Todo mundo do Interior, quando termina de almoçar, já sabe, eu quero adoçar a minha boca. Então assim, a confeitaria me conquistou exatamente por essa ligação de afeto que ela tem, de adoçar a boca, de deixara boca doce, de deixar a boca com gosto, com sabor adocicado.

Então, assim, ela me conquistou por isso. Hoje ela está mais ampla, não é que está só restringindo os doces, né? Porque a gente vai crescendo, tá ligada ao bolo, que tem uma afetividade muito grande. Você, quando vai visitar alguém, alguém sempre tem um bolo para lhe oferecer, como boas-vindas, para dizer que você é bem-vindo, para dizer que você faz parte da minha casa.

Quer dizer, o doce sempre tem essa representatividade muito grande. As pessoas sempre procuram comprar o doce que a pessoa gosta, para agradá-la, como sinal de bem-vinda e de amor.

Quais cuidados a senhora toma para sempre manter a qualidade do seu trabalho, referência na cidade?

Eu acho que todo profissional, não é que a gente queira se manter referência do mercado, lógico, quando a gente consegue se manter, é muito gratificante. Mas na nossa profissão, principalmente eu que sou professora, eu tenho que me manter atualizada devido aos meus alunos, porque eu formo um aluno que vai para o mercado de trabalho.

Se eu não me manter atualizada em toda a confeitaria, panificação, chocolataria do mundo inteiro relacionado à economia, à psicologia que está ligada a essa sensação de comer, à arte, à alegria, ao turismo, enfim. De uma maneira em geral, se eu não estiver atenta a todas as áreas que permeiam o ser humano em sua vida e que levam direto ele à mesa, sempre, eu não me atualizo.

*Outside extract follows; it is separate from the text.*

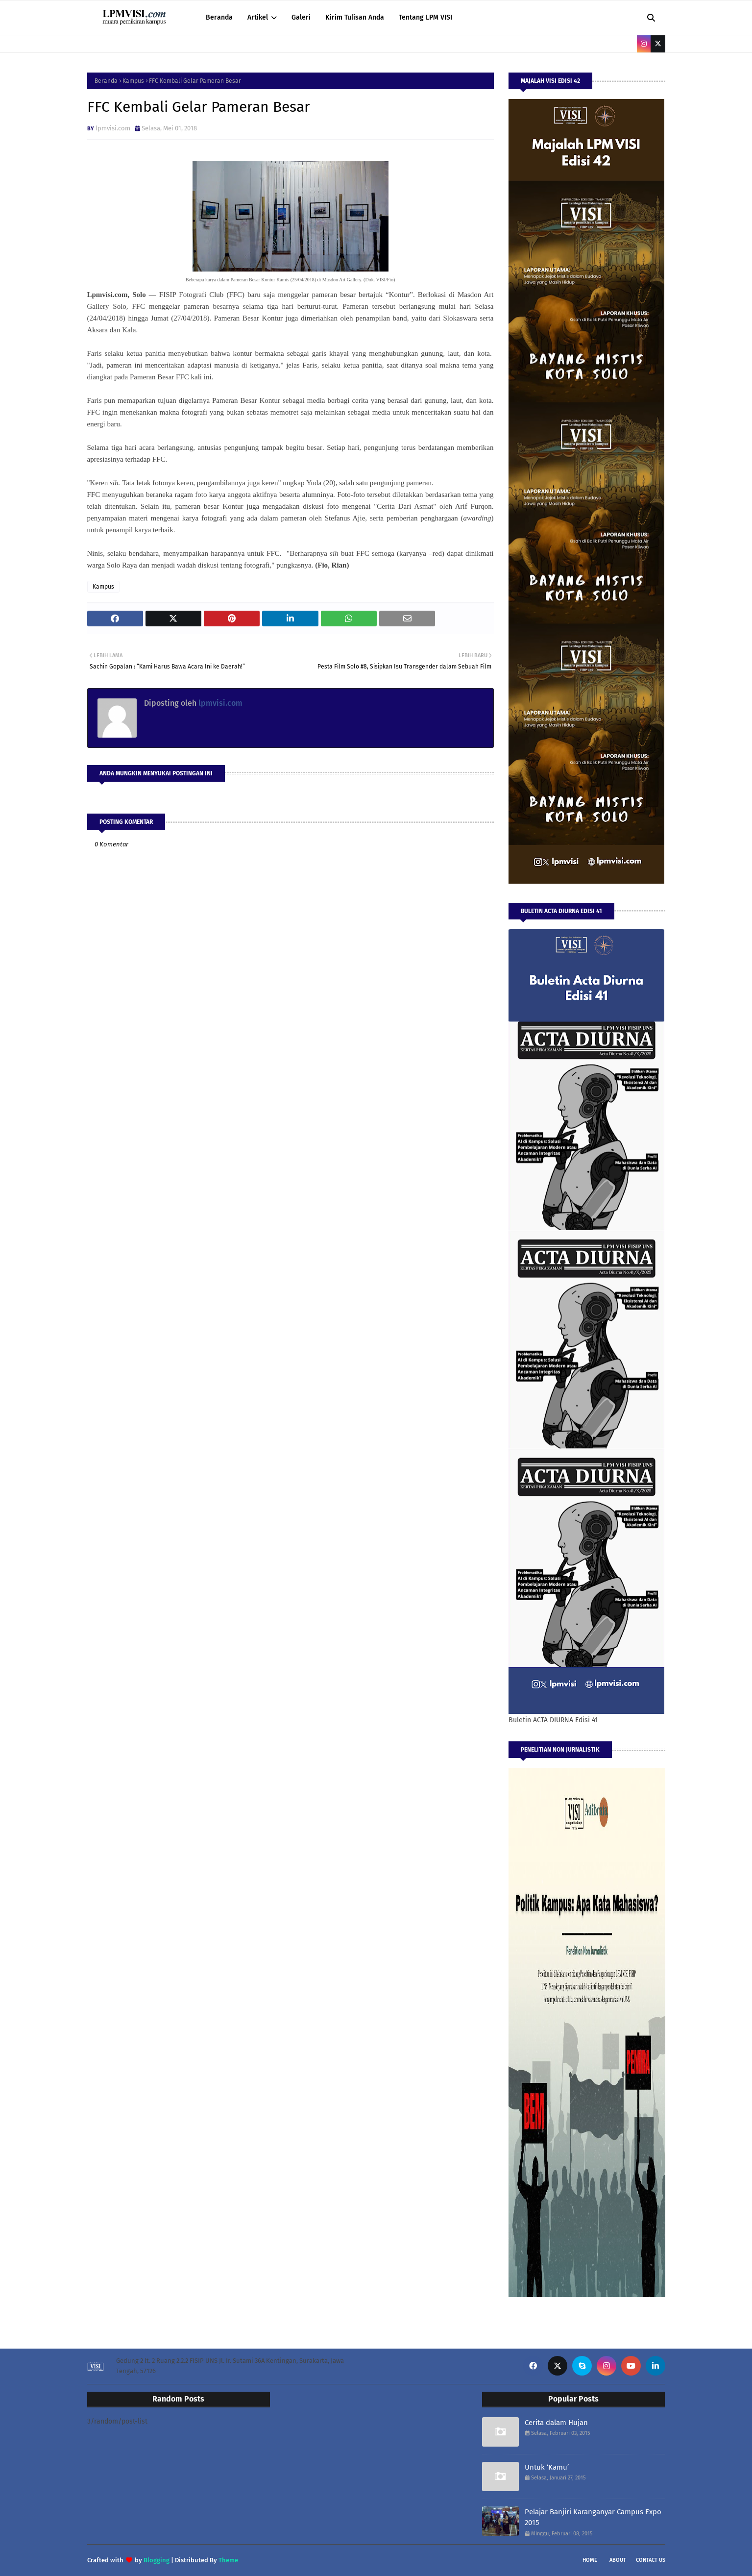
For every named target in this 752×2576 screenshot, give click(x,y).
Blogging (157, 2560)
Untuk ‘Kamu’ (547, 2467)
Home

Mas é uma obrigação minha me manter atualizada, porque eu hoje formo mão de obra, eu formo o profissional de amanhã. Eu tenho que fazer que ele perceba que a gastronomia não se limita só à comida, aos insumos, à receita, à ficha técnica, ao mercado, não, ela está inserida na vida complexa do ser humano, em toda a sua extensão de atividade.

Então, me manter atualizada é quase uma obrigação, e eu não me mantenho, engraçado que eu não me mantenho atualizada só, ao contrário. Eu tenho que me manter atualizada devido aos alunos, mas é eles que me mantem atualizada pela cobrança que me fazem todos os dias. “Professora, como é que está isso?” “Professora viu falar nisso?”.

Então, assim, eles vão trazendo as demandas. Demandas, e eu vou em busca, estudo, retorno a demanda para eles, é com a minha visão crítica. E assim, há uma troca de conhecimento tão grande que a gente, às vezes, realmente se mantém atualizada sem nem querer, mas é isso.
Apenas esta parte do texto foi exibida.